米国時間3月18日に揃って値を下げた金と銀の価格は、約1カ月ぶりの安値水準にある。世界的な紛争時には貴金属価格が急騰するという従来の常識に反し、イラン攻撃が原油価格と米ドルの価格を押し上げたことで、貴金属には下落圧力がかかっている。
18日午後12時30分時点の金価格は約2.5%安の1オンスあたり約4886.70ドルをつけた。銀も同時点で約3%下落し、約77.40ドルとなっている。
金と銀はともに1カ月ぶりの安値を記録した。金が4900ドル、銀が76ドルを下回ったのは、2月18日が最後だった。
貴金属価格は2月下旬に始まったイラン攻撃以来、一貫して下落している。米国とイスラエルがイランへの攻撃を開始する前日の2月27日には、金は5400ドル、銀は93ドルを突破していた。

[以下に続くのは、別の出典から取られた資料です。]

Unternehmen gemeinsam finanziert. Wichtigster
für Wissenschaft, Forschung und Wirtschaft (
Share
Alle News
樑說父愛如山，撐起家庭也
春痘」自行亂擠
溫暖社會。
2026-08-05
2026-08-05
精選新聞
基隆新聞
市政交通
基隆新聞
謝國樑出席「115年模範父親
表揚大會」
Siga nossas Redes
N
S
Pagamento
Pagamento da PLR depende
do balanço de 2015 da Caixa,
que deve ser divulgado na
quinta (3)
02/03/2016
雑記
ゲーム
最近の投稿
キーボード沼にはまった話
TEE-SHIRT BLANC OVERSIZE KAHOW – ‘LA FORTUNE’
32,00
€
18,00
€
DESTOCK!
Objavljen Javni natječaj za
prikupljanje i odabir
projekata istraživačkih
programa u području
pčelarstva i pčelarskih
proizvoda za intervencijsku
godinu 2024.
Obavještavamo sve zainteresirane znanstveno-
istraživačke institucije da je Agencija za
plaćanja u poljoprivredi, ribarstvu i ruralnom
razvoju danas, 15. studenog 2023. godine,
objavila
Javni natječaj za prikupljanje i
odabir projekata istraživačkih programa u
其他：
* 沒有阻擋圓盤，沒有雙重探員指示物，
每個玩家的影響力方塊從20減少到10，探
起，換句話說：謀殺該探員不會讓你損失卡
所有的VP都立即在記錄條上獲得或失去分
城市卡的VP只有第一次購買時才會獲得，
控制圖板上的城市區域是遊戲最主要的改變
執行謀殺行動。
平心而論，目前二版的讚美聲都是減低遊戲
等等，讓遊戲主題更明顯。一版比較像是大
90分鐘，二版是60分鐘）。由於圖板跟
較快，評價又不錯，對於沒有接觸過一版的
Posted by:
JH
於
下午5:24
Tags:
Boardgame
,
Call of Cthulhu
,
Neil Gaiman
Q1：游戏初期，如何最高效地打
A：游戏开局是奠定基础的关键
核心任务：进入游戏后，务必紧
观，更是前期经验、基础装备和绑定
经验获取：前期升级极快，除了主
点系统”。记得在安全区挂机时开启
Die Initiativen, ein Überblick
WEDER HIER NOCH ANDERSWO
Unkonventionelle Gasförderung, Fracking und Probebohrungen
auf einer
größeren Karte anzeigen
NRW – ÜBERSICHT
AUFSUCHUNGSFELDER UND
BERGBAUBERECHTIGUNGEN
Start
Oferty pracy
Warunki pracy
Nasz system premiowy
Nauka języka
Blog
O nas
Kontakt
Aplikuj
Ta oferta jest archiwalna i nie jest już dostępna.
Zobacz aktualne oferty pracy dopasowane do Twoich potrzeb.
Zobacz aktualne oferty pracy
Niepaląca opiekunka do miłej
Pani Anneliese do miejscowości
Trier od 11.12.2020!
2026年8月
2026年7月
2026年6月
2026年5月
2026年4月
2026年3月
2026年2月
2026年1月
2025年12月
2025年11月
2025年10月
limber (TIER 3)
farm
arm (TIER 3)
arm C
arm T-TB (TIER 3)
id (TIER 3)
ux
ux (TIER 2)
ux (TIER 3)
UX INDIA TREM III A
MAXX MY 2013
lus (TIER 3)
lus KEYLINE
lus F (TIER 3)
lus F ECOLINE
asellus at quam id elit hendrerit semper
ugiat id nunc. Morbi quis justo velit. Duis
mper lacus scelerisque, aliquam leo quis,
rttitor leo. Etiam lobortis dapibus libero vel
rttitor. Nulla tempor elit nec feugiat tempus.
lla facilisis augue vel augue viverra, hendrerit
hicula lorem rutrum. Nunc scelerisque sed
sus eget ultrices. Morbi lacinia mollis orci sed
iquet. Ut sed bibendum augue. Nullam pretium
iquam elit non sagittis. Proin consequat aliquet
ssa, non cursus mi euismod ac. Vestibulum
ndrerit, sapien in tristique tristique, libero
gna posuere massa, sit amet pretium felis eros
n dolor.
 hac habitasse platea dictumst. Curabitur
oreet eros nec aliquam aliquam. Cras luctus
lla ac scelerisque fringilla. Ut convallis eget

金は6営業日連続で続落した。ブルームバーグの報道によれば、これは2024年以来で最長の続落記録だ。金は、記録的な価格上昇を経て1月には過去最高値を更新していた。
なぜ、イラン攻撃では貴金属価格が上昇しないのか
通常、金と銀の価格は国際的な紛争下では上昇するとされるが、3週間にわたるイラン攻撃の間、いずれの金属も上昇していない。サクデン・フィナンシャルのアナリストは18日、原油やエネルギー価格が急騰する中で、貴金属は「原油と負の相関関係」にあると指摘した。同社のアナリストらは、貴金属価格は「不安定な推移が続く」可能性が高いとした上で、「地政学的な不透明感から地金がいくらかの下支えを得る可能性はあるが、原油が主要な安全資産としての買いを吸収し続ける限り、その上昇は限定的だろう」と付け加えた。
利下げ期待の後退が貴金属価格を抑え込んでいる
原油価格はここ数週間で急騰しており、国際原油指標の北海ブレント先物は18日に5%急騰して109ドルを突破した。イラン攻撃の開始以来、40%以上の値上がりを記録している。ハイ・リッジ・フューチャーズの貴金属取引ディレクターを務めるデビッド・メガーが18日にロイターに語ったところによると、エネルギー価格の上昇はインフレ懸念を煽り、米連邦準備制度理事会(FRB)による利下げ期待を後退させている。通常、利下げは金や銀の上昇要因であり、その期待の後退が貴金属価格を抑え込んでいるという。メガーは、金と銀には依然として安全資産としての需要があるものの、それを上回る他の下落圧力が価格の上昇を阻んでいると分析した。また、米ドルも強含んでおり、これも通常は貴金属に下落圧力をかける要因となる。
地政学的緊張と安全資産
過去には、戦争や国際的緊張によって金や銀が急騰した事例がある。2022年にロシアがウクライナに侵攻した後、金の価格は1年ぶりの高値まで跳ね上がった。今年初め、アナリストらは貴金属の歴史的な急騰の背景として、さまざまな世界的緊張を挙げた。1月に発生したベネズエラのニコラス・マドゥロ拘束、ドナルド・トランプ大統領による関税の導入、さらにトランプがグリーンランド併合への意欲を表明したことによる欧州と米国との摩擦などがその例だ。
金と銀の価格は、数カ月にわたる上昇を経て1月に過去最高値を記録した。そのピーク時には金は5600ドル、銀は120ドルを突破している。しかし、トランプが利下げに消極的と見なされるケビン・ウォーシュを次期FRB議長に指名すると発表した後、1月下旬に貴金属価格は暴落した。